A STRIKE at the gold mines of Sibanye-Stillwater is set to extend into a third month after unions rejected the firm’s improved wage increase offer tabled earlier in April.
Sibanye-Stillwater amended its previous final offer to an increase of R850 more per month for entry-level Category 4 miners for each of the three years of the proposed agreement. The offer amounted to a 7.8% increase to the basic wage in year one, 7.2% in year two and 6.8% in year three.
The increase the mining group’s wage bill by R1.67bn over the three-year period, excluding concessions made for non-wage demands. The South African Reserve Bank has forecast a headline inflation rate of 5.8% for 2022.
“Harmony Gold afforded to give workers a R1,000 increase,” Jimmy Gama, AMCU’s national treasurer told BDLive. “Sibanye is bigger than Harmony Gold, so what’s stopping Sibanye from giving us the same increase,” he said.
“We held mass meetings over the weekend, and the final one was held at the Beatrix Mine in the Free State on Monday,” Gama told BDLive. “Our members rejected the offer. They are adamant that they want a R1,000 increase, a R100 increase in living-out allowance, and a 6% wage increase for miners, artisans and officials.”

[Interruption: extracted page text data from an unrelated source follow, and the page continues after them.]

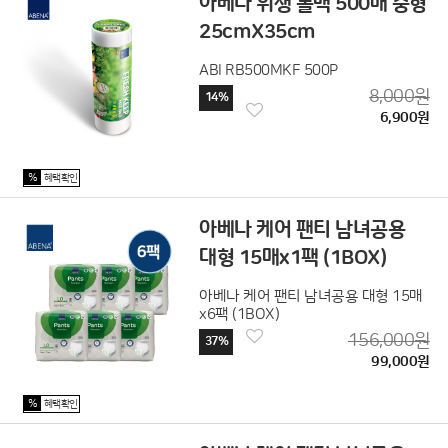
아베나 위생 롤백 500매 중형
25cmX35cm
ABI RB500MKF 500P
8,000원
14%
6,900원
%
혜택확인
아베나 케어 팬티 남녀공용
대형 15매x1팩 (1BOX)
아베나 케어 팬티 남녀공용 대형 15매
x6팩 (1BOX)
156,000원
37%
99,000원
%
혜택확인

“We believe our offer is fair, takes into account inflationary living costs, considers the sustainability of the South African gold operations and is in the interests of all stakeholders,” said James Wellsted, executive vice-president of investor relations and corporate affairs at Sibanye-Stillwater.
“We have made various amendments to our offer in an attempt to reach an agreement, yet organised labour has remained rigid in its demands.
“Unless there is a willingness to engage in good faith by union leadership, we see little point in further engagement. We will not be coerced into an agreement that may compromise the sustainability of the South African gold operations.”